Es indiscutible que se cometieron abusos, pero es muy cierto, sobre todo, que los inquisidores, consejeros natos del obispo, procedían con gran honradez. Se formaba verdadero juicio. El inquisidor llevaba consigo como consejeros a un grupo de “hombres buenos”, clérigos y laicos. Cada acusado tenía derecho a contar con abogados.

Si el acusado confesaba su error, y aceptaba una simple penitencia de la Iglesia, se acababa pronto con la absolución. Y había un medio fácil de averiguar la verdad. Al acusado se le pedía, como en todo juicio, hacer juramento de que diría la verdad. Como aquellos herejes no querían juramento ni creían en él, si el acusado lo hacía, señal de que era inocente; si se negaba, mala señal… ¿Y cuando se dudaba positivamente del acusado? Desgraciadamente, se introdujo la tortura, y el Papa Inocencio IV cometió el disparate fatal de aprobarla. Aquí es donde vinieron los peores males y lo que hizo tan antipática a la Inquisición.

Cuando se acababa el proceso de todos los acusados en una población, venía el “auto de fe”, sobre el que tanto se ha fantaseado por muchos. Era para escuchar el veredicto. Y se hacía solemnemente. Con procesión multitudinaria hacia el lugar designado. Los acusados iban vestidos de negro, rasurada la barba y cortados los cabellos, con el gorrito “sambenito” en la cabeza. Seguía un acto litúrgico, normalmente la Misa, acabada la cual se proclamaba la inocencia de los no culpables y la absolución de los arrepentidos que habían cumplido la penitencia impuesta por la Iglesia, aunque todos habían de abjurar públicamente los errores de que habían sido acusados. Y venía el pronunciar por el inquisidor las sentencias: primero las más leves, hasta llegar a las más graves, y, si las había, las últimas eran las condenas a muerte. Antes de entregar a los culpables al brazo secular, el inquisidor exhortaba a las autoridades a usar de benignidad, atendiendo ante todo a los arrepentidos.
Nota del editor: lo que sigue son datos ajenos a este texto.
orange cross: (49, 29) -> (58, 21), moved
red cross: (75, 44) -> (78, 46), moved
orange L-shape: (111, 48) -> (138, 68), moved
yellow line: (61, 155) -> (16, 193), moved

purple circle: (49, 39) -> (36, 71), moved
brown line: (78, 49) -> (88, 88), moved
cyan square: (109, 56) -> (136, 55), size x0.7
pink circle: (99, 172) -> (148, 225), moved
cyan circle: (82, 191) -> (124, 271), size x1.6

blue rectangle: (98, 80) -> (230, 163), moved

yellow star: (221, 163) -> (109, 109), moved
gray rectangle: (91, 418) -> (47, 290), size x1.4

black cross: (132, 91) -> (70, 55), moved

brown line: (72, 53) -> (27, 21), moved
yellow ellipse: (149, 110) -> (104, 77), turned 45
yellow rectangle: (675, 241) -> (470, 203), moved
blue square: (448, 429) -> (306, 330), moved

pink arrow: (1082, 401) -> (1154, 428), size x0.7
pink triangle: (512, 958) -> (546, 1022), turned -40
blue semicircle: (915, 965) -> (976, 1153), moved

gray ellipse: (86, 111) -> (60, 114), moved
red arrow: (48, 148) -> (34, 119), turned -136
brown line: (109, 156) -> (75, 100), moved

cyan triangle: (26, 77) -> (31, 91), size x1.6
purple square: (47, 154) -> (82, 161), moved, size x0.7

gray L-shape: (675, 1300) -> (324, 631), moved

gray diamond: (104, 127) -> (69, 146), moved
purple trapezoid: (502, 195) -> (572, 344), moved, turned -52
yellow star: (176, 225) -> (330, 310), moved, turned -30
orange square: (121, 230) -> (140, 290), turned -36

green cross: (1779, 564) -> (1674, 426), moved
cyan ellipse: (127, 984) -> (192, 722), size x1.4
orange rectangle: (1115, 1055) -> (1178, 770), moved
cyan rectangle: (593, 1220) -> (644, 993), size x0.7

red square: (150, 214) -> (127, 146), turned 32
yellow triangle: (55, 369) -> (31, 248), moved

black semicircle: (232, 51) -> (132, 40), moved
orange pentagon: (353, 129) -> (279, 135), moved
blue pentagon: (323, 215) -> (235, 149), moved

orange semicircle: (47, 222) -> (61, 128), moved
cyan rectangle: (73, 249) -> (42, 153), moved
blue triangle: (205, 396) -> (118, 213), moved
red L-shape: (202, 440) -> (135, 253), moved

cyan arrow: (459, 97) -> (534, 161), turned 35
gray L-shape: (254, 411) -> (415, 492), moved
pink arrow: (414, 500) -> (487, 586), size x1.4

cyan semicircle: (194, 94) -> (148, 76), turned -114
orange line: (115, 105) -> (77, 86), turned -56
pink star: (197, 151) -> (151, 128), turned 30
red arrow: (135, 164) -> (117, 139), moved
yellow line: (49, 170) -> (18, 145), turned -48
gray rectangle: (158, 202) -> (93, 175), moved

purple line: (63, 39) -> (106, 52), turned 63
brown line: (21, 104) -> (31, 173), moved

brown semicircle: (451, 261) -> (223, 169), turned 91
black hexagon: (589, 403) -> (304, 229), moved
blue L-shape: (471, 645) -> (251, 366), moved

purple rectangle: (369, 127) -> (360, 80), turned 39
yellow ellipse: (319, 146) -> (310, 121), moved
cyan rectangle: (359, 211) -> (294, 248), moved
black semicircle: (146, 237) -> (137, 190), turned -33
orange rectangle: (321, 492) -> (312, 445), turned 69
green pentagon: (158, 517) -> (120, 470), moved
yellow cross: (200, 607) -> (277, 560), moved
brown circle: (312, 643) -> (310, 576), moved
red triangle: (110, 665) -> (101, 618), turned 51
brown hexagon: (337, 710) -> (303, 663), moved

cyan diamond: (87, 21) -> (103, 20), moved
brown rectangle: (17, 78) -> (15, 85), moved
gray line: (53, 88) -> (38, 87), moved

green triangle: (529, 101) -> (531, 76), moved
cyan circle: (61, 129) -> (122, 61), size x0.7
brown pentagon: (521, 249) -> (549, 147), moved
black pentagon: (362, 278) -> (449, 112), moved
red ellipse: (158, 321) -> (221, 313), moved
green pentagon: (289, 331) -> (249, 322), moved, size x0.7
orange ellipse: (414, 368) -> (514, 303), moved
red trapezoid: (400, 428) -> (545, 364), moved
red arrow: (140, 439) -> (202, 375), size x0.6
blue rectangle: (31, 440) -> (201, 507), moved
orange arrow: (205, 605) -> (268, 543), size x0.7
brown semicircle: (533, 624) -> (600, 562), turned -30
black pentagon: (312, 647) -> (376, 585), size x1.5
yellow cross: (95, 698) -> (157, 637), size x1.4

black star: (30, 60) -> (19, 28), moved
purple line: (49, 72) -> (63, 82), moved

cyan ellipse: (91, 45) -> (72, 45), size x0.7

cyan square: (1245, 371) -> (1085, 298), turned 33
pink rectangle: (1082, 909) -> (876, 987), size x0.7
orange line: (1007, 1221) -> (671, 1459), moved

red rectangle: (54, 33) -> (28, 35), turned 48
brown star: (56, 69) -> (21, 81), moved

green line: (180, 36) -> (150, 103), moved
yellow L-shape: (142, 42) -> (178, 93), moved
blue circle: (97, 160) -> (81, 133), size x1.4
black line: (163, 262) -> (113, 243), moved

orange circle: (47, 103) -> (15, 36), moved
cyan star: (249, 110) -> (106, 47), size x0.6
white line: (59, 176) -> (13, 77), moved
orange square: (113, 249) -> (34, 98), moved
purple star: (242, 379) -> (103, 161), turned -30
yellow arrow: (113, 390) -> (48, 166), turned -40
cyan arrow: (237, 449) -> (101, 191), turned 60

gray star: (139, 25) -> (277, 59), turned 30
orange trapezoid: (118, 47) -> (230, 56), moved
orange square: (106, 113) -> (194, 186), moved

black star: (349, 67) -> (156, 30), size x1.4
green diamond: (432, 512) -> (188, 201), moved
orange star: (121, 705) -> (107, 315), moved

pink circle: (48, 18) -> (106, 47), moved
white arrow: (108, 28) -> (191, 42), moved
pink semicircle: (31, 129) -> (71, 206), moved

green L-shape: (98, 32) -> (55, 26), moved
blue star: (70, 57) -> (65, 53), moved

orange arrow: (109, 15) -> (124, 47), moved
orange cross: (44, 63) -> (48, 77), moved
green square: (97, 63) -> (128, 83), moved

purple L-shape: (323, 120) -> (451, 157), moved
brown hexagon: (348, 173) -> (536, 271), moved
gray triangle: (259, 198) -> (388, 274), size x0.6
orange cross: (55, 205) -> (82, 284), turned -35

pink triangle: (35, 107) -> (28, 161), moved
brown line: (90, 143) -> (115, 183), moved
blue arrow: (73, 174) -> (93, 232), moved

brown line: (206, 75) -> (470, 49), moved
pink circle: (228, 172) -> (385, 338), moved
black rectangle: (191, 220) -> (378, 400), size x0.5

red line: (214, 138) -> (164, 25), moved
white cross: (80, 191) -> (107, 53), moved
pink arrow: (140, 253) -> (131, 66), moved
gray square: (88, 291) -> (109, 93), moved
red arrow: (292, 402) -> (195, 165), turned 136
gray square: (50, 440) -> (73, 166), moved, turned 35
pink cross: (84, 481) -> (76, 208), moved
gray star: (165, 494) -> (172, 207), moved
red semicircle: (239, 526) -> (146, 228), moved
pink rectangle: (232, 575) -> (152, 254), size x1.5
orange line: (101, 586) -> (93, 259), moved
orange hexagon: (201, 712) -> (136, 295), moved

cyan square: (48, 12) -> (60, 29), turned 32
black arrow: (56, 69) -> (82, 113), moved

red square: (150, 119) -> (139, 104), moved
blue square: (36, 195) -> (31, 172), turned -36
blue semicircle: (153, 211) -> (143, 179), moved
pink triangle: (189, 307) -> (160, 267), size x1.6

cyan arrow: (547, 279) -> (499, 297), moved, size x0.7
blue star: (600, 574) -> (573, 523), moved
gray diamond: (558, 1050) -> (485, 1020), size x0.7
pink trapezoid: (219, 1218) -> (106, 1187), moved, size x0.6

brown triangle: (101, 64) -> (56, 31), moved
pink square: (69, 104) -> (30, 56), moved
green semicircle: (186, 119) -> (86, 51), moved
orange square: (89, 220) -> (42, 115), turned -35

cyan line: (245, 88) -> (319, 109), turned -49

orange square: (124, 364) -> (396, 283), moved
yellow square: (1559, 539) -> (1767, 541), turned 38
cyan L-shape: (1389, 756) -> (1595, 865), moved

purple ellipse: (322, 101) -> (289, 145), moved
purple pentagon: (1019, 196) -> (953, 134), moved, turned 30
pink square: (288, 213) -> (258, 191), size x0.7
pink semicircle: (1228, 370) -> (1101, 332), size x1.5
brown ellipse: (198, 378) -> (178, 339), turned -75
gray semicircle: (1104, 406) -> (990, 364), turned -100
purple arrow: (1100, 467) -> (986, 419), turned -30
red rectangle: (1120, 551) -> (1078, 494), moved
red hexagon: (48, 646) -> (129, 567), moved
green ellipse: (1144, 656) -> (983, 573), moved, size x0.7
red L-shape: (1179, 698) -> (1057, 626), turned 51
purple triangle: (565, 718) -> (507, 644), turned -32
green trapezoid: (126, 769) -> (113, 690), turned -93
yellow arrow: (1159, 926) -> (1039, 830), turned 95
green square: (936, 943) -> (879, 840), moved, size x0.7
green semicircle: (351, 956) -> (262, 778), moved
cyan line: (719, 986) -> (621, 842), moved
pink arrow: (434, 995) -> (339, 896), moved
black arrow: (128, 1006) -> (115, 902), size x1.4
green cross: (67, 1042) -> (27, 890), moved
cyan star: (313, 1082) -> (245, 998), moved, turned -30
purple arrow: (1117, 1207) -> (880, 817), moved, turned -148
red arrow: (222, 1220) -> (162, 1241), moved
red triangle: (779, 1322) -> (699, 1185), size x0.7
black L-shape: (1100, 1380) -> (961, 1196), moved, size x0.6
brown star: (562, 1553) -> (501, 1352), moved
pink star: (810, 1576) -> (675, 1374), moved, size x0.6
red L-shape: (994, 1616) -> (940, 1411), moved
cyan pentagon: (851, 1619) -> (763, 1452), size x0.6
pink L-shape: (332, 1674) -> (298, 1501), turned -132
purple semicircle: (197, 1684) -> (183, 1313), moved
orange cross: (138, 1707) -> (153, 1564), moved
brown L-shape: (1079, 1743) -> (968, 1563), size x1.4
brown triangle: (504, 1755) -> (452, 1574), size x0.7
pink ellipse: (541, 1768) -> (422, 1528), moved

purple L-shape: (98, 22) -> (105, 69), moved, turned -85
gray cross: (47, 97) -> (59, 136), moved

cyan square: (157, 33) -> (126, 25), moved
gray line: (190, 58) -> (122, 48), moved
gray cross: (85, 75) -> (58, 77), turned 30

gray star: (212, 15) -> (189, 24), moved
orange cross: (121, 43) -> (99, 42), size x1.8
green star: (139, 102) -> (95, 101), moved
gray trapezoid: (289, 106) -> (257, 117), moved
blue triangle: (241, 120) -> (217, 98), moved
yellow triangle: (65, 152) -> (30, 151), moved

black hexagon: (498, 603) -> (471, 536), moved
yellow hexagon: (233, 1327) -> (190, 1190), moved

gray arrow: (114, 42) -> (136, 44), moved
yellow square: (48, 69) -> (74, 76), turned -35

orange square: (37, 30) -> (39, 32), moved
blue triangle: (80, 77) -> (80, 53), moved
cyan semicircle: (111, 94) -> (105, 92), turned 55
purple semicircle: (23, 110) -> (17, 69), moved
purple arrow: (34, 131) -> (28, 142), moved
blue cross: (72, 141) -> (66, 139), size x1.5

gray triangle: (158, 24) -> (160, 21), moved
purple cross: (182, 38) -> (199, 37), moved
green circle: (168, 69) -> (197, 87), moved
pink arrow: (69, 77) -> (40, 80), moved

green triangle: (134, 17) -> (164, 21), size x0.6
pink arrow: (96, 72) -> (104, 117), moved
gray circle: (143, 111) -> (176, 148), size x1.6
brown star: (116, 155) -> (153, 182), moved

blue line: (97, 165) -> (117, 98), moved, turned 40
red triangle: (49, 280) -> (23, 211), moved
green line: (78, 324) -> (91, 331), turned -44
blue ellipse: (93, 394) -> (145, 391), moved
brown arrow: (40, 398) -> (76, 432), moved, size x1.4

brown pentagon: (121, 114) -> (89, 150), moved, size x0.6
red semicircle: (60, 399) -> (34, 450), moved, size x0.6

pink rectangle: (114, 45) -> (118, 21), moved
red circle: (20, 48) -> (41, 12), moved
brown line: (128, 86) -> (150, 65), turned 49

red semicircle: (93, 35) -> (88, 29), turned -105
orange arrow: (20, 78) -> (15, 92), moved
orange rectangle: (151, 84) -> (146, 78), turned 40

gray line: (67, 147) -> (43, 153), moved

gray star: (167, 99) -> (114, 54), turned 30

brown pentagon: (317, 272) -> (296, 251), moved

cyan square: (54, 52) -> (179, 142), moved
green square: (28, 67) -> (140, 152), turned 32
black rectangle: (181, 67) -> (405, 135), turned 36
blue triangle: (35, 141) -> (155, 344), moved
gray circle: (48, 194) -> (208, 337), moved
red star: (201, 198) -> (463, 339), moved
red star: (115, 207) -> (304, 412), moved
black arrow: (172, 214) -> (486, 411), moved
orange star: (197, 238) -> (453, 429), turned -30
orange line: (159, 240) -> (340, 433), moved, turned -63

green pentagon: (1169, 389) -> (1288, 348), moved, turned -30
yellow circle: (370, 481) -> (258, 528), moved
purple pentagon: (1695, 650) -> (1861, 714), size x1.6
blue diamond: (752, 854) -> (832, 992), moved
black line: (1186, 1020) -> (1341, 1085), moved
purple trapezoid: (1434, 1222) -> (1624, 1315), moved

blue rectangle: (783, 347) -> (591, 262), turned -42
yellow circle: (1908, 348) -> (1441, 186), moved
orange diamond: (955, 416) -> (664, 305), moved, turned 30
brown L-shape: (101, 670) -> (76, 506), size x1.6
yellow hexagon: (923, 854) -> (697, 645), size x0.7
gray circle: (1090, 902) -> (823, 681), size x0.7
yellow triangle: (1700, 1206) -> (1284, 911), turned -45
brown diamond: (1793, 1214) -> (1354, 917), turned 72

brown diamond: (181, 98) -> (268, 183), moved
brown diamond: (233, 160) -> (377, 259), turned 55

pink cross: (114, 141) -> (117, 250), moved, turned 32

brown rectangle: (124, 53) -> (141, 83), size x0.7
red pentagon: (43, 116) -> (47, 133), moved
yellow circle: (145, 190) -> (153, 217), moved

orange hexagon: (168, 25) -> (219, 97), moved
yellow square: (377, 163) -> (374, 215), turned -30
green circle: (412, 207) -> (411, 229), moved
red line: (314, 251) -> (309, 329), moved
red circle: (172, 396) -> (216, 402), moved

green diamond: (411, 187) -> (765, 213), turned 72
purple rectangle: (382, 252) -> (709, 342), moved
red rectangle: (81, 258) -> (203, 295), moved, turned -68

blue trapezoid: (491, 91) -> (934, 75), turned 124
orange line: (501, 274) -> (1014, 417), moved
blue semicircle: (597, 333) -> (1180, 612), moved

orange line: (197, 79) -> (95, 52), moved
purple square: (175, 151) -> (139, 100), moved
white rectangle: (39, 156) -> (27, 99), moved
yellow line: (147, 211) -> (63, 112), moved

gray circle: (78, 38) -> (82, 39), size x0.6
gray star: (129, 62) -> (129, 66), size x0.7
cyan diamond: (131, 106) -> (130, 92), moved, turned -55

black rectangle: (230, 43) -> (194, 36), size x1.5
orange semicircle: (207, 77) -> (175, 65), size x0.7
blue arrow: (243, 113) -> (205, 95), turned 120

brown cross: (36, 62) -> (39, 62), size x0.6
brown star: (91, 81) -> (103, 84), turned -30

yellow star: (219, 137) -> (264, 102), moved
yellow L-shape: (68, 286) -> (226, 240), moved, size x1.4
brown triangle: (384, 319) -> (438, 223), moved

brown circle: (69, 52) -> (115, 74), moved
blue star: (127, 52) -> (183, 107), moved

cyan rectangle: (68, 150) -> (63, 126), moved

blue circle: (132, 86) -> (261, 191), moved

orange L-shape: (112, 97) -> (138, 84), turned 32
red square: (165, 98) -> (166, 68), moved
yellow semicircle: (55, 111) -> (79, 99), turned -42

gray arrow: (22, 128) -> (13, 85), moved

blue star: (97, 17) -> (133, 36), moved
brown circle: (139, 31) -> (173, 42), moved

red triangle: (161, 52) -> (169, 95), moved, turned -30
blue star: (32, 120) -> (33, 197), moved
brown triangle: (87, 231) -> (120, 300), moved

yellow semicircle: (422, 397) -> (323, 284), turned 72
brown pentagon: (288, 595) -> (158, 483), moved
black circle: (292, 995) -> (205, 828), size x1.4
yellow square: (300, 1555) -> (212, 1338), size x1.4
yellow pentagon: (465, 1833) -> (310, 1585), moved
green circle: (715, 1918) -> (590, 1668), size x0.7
Y cabe preguntar: ¿eran muchos estos actos de fe? No tantos como se pudiera pensar. En los dieciocho que celebró el famoso inquisidor Bernardo Gui durante más de quince años, pronunció 930 sentencias; 139 absolutorias con libertad inmediata; 90, contra personas ya difuntas; 307 de prisión más o menos larga; otras, con penitencias como peregrinar a Tierra Santa o llevar una cruz distintiva en el vestido; y fueron 42 las condenas a muerte, sólo un poco más del 4% de los acusados. Pocas, aunque nosotros hubiéramos preferido ninguna…

 

¿Qué juicio nos merece la Inquisición? De nuevo, a ponernos en aquel tiempo y en aquella mentalidad. Curiosamente, la inquisición ha existido en todas las religiones de todos los países. Bastaba que se opusiera una nueva religión a la tradicional del pueblo o a la oficial del Estado. La Iglesia Católica tiene más experiencia que nadie por haber obedecido  a Jesucristo: “Vayan, prediquen y hagan cumplir lo que yo les he enseñado y mandado” (Mt 28,20). Roma del Imperio no toleró a la Iglesia, ni Japón, ni China, ni la Cochinchina, ni naciones africanas, países todos en los que la sangre cristiana corrió a torrentes. Ni la toleraron la Inglaterra protestante al separarse de Roma con Enrique VIII e Isabel I ─que causaron tantísimos mártires─, ni el comunismo marxista ni el nazismo alemán porque se oponía frontalmente a sus ideologías. Con la cultura medieval y en pueblos recién convertidos, la Inquisición creada por la Iglesia de entonces no causa extrañeza, pues fue promovida ante todo por los príncipes seculares para defender sus Estados; la Iglesia dio forma jurídica y más humana a lo que ya se hacía civilmente; y, además, evitó con ella las muchas muertes que hubiera causado la población civil y sus reyes por aquella su mentalidad tan peculiar, según la cual se le defendía a Dios con la espada igual o mejor que con la palabra.